I was blind, and slept in darkness! Too intelligent for death! Consider the enemies you have made, drow! Consider that a king will find you

has found you!

That last thought came through with such ferocity and such terrible implications that it startled Jarlaxle from his Reverie. He glanced around frantic, as if expecting a dragon to swoop down upon him and melt his camp into the dirt with an explosion of fiery breath, or an illithid to materialize and blast him with psionic energy that would scramble his mind forever.

But the night was quiet under the moon’s pale glow.

Too quiet, Jarlaxle believed, like the hush of a predator. Where were the frogs, the night birds, the beetles?

Something shifted down to the west, catching Jarlaxle’s attention. He scanned the field, seeking the source—a rodent of some sort, likely.

But he saw nothing, just the uneven grasses dancing in the moonlight on the gentle night breeze.

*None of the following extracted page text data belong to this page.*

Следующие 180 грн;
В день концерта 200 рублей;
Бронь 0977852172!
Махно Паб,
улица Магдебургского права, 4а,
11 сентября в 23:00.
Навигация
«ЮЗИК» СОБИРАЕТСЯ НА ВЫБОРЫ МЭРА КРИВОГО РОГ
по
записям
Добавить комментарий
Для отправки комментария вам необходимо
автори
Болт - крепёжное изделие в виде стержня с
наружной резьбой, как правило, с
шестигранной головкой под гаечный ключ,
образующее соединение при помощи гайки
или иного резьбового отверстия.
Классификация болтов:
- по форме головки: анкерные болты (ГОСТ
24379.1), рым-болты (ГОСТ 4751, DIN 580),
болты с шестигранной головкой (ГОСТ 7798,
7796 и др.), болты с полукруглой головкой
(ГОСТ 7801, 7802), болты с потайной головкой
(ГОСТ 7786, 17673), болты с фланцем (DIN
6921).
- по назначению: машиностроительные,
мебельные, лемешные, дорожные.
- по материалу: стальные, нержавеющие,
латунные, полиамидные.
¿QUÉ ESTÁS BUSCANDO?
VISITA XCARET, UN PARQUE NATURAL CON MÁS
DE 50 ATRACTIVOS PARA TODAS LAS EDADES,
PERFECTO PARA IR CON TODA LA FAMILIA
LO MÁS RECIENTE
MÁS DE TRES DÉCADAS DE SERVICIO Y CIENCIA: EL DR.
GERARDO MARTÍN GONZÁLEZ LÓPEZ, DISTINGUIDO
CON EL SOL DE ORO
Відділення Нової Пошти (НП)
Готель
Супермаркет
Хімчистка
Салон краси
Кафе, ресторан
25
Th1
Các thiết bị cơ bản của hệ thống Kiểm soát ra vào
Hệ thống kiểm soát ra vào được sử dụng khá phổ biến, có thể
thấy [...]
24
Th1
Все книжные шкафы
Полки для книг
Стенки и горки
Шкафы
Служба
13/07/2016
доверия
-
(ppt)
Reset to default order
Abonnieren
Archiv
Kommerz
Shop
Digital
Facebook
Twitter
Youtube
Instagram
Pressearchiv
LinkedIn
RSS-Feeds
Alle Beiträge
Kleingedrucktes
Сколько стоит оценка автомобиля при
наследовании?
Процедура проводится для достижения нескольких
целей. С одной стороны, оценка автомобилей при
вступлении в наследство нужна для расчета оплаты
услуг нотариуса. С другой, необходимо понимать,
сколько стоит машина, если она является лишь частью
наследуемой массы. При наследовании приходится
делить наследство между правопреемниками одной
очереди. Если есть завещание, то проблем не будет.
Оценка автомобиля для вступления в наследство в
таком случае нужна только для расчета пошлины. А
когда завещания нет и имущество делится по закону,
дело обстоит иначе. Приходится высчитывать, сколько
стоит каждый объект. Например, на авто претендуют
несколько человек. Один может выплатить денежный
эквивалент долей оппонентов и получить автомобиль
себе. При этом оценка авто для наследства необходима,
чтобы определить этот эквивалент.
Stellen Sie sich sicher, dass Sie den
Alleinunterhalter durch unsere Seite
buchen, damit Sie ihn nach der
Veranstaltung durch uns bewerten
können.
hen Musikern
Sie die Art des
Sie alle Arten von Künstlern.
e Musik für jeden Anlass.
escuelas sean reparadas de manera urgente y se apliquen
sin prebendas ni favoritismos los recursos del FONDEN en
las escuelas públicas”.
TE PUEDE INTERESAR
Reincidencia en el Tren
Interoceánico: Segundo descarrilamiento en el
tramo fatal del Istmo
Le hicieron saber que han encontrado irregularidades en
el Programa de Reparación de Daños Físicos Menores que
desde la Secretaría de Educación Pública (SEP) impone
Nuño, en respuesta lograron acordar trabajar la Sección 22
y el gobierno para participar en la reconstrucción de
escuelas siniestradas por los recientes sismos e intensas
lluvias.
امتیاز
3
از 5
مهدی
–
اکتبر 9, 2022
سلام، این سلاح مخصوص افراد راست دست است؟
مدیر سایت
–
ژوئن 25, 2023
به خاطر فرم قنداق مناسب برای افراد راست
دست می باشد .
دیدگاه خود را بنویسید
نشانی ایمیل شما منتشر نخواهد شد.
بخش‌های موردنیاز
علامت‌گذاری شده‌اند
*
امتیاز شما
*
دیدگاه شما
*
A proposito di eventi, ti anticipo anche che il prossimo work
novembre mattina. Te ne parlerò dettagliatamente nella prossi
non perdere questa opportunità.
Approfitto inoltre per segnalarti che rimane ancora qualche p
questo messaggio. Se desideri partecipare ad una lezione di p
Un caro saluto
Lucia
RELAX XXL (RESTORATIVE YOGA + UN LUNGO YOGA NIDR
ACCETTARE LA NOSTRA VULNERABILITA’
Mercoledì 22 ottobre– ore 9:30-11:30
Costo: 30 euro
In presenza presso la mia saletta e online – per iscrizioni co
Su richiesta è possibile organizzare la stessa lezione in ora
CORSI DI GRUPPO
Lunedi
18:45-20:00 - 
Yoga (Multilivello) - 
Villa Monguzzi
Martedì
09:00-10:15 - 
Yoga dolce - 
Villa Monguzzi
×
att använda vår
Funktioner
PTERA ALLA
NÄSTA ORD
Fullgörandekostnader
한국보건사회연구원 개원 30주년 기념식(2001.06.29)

Something moved again, and Jarlaxle swept his gaze across the abandoned stones littering the field, reached up and lifted his eye patch so he could more distinctly focus. Across the field stood a shadowy, huddled figure, bowing and waving its arms. It occurred to the drow that it was not a living man, but a wraith or a specter or a lich.

In the open ground between them, a flat stone shifted. Another, standing upright, tilted to a greater angle.

Jarlaxle took a step toward the ancient markers.

The moon disappeared behind a dark cloud and the darkness deepened. But Jarlaxle was a creature of the Underdark, blessed with eyes that could see in the most meager light. In the nearly lightless caverns far below the stone, a patch
of luminous lichen would glow to his eyes like a high-burning torch. Even in those moments when the moon hid, he saw that standing stone shift again, ever so slightly, as if something scrabbled at its base below the ground.

“A graveyard …” he whispered, finally recognizing the flat stones as markers and understanding Athrogate’s earlier assessment. As he spoke, the moon came clear, brightening the field. Something churned in the dirt beside the shifting stone.

A hand—a skeletal hand.

A greenish blue crackle of strange ground lightning blasted tracers across the field. In that light, Jarlaxle saw many more stones shifting, the ground churning.

I have found you, drow!
the beast whispered in Jarlaxle’s thoughts. “Athrogate,” Jarlaxle called softly. “Awaken, good dwarf.” The dwarf snored, coughed, belched, and rolled to his side, his back to the drow.

Jarlaxle slipped a hand crossbow from the holster on his belt, expertly drawing back the string with his thumb as he moved. He focused on a particular type of bolt, blunted and heavy, and the magical pouch beside the holster dispensed it into his hand as he reached for it.